Gandhi famously called for the Indian National Congress to be dissolved. It had done its job by ending British rule. The wise and wizened Mahatma called for a new organization to serve the people of India; one that would eschew corruption.
According to Venkat Ram Kalyanam – the only living witness to the assassination of Gandhi five months after independence – Gandhi received more than fifty letters daily from freedom fighters and concerned citizens. Most of the letters were about the rampant corruption and cronyism of Congress ministers. Gandhi shared his views with Prime Minister Jawaharlal Nehru – to no avail.
Kalyanam says Gandhi dictated a note – his last major missive – penned towards the end of 1947, in which he said “I am not responsible for what is happening in this country. I have repeatedly said that I have neither any part nor any say in many things that are going on in the country today. The plain matter of fact is that I am no longer the current coin I fancied I once was. My voics in the wilderness. My writ runs no more. Time was when whatever I said the masses followed. Today, mine is a lone voice. I now say things which do not go home. I know that I am a back number. Yet, I go on saying what I believe to be true.”
Prophetic stuff, this, and so very relevant to the ANC and South Africa twenty years since the fall of Apartheid – Marikana, Nkandla and the recent shenanigans in parliament are but recent pointers towards a decline that began some time ago.
Mandela, like Nehru, formed the first government and the real rot began towards the end of Mandela’s term and the start of Thabo Mbeki’s. It started with the arms deal, the proceeds of which provided the ANC with much needed cash and many intermediaries with fat personal rewards. No one really needs a commission of inquiry to obfuscate or elucidate – it’s a fact – sad and indisputably responsible for our moral decay.
The precedent was set and since certain local and international businesses and the ANC government have conspired to deliver on the creation of wealth for some and proportionally little for the masses who repeatedly vote – depressingly – for a party that has delivered little, fueled by a mixture of hope and ignorance.
Growth is forecast to be lower than 2%. Inflation is 5.7%. Compared to the other BRICS countries, the South African national government’s gross-loan-debt-to-GDP ratio exceeds that of Russia and China.
Unemployment hovers around 25% – the highest among BRICS countries. Homicide rates per 100 000 sit at 27.3 – trumped only by Guatemala, El Salvador, Cote d’Ivoire and Brazil. The police force is largely corrupt and in disarray. We spend more on health as a percentage of GDP than other BRICS countries and still the state of public health is shocking: our infant mortality rate is 42.15 (deaths/1,000 live births 2013) – on par with India; Zimbabwe’s is 27.25.
Equally, we spend more than any BRICS country on public education (10.1% of GDP, 2010) and the quality of education delivered is in inverse proportion to the spend. A report published by the World Economic Forum has ranked the quality of South Africa’s maths and science education last out of 148 countries. And we boast the highest Gini coefficient in the world.

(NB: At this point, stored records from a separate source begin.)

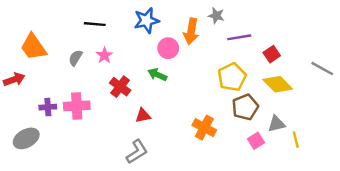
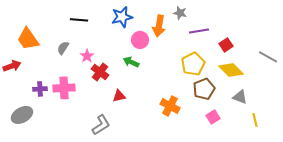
pink star: (104, 55) -> (87, 56), moved
gray triangle: (277, 124) -> (240, 97), moved, turned 35
yellow line: (296, 140) -> (255, 120), moved
gray L-shape: (137, 152) -> (101, 125), moved

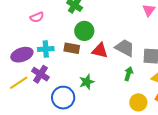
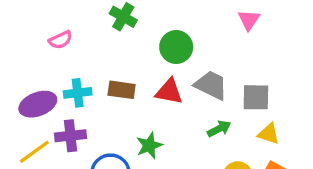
green circle: (84, 31) -> (176, 47), moved
purple cross: (40, 74) -> (71, 136), turned -36
green arrow: (129, 74) -> (219, 129), turned 48

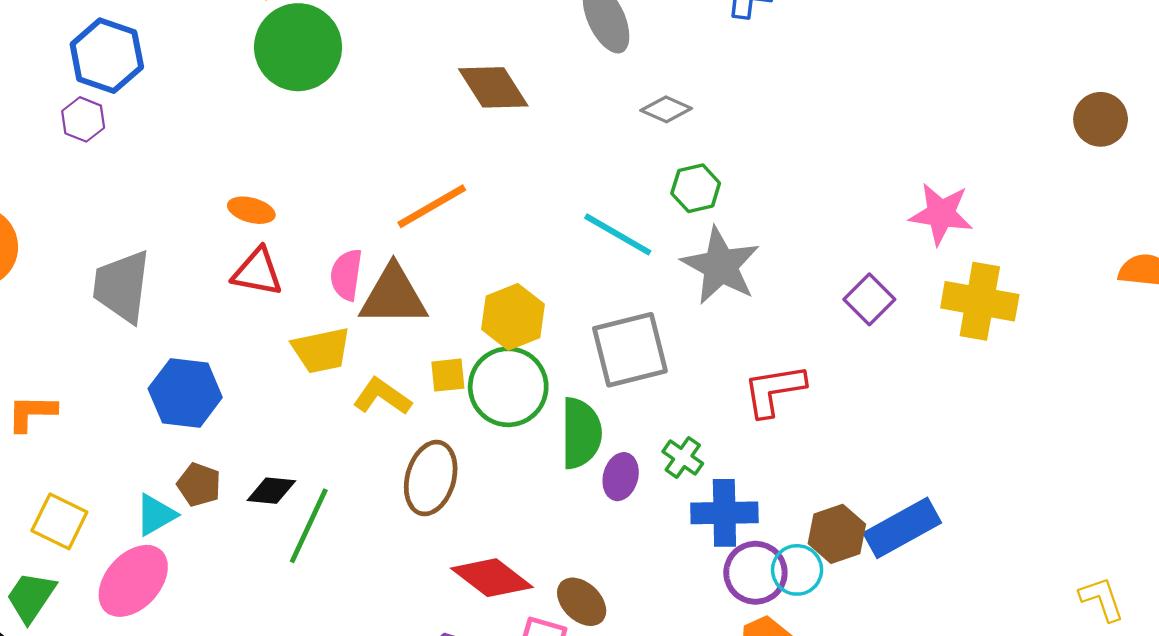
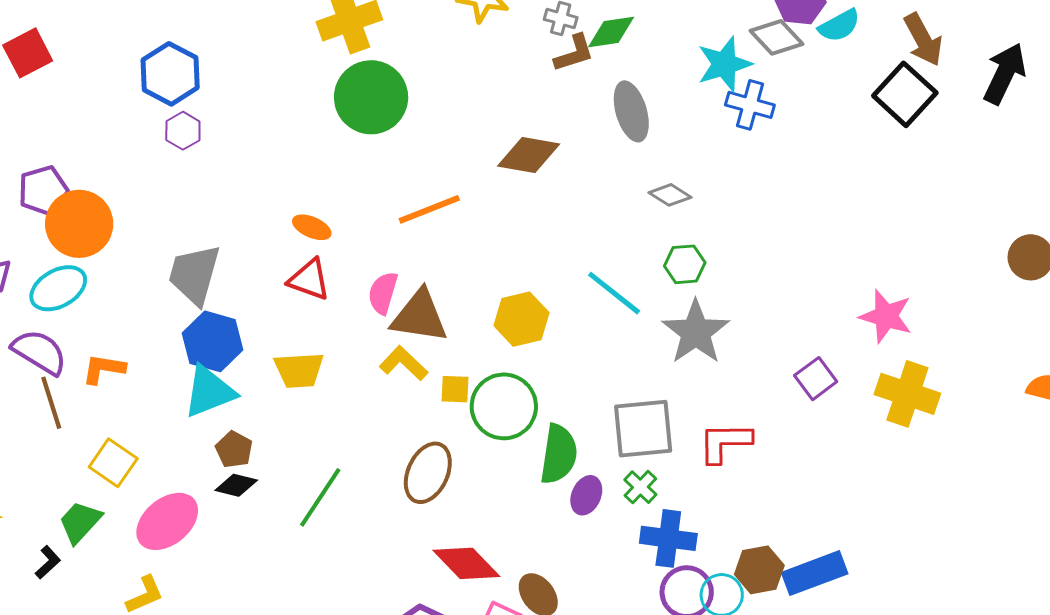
blue hexagon: (107, 56) -> (170, 74), moved
brown diamond: (493, 87) -> (529, 155), turned -56
orange line: (432, 206) -> (429, 209), moved
yellow hexagon: (513, 317) -> (521, 319), moved
yellow trapezoid: (321, 350) -> (299, 370), moved
gray square: (630, 350) -> (643, 429), moved
blue hexagon: (185, 393) -> (213, 341), moved
yellow L-shape: (382, 396) -> (404, 363), moved
black diamond: (271, 491) -> (236, 485), moved
cyan triangle: (156, 515) -> (209, 392), moved, size x1.5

This massive misspend is funde d in large measure by our tax revenues (40% individual maximum rate). New Zealand’s is 33% and Canada’s 50%. The difference is that they spend and monitor their spend in the most efficient manner. We don’t. We do spend a fortune on consultants though: in January this year the Auditor-General implored government to immediately implement stricter financial controls to curb expenditure on consultants, which has amounted to $9 billion in three years. Only 124 contracts amounting to $2.1 billion were audited. Our GDP is $350 billion.
The Freedom Charter, the lodestar of the ANC, and our stellar constitution that enshrines dignity and human rights seem to have become words that belie our actions. Perhaps that’s why Jeff Radebe, South Africa’s longest continuously serving cabinet minister was moved to pronounce in June this year “The ANC’s vision of a non-racial, non-sexist, democratic, equal and prosperous society basically summarises the Freedom Charter.” Aren’t you relieved?
I’m not. My forebears came to this country in the 1870s and successive generations have evinced an unbroken record of service in the struggle against Apartheid and towards a better life for all –many were ANC to their very marrow. They paid with their blood; mine’s beginning to run cold.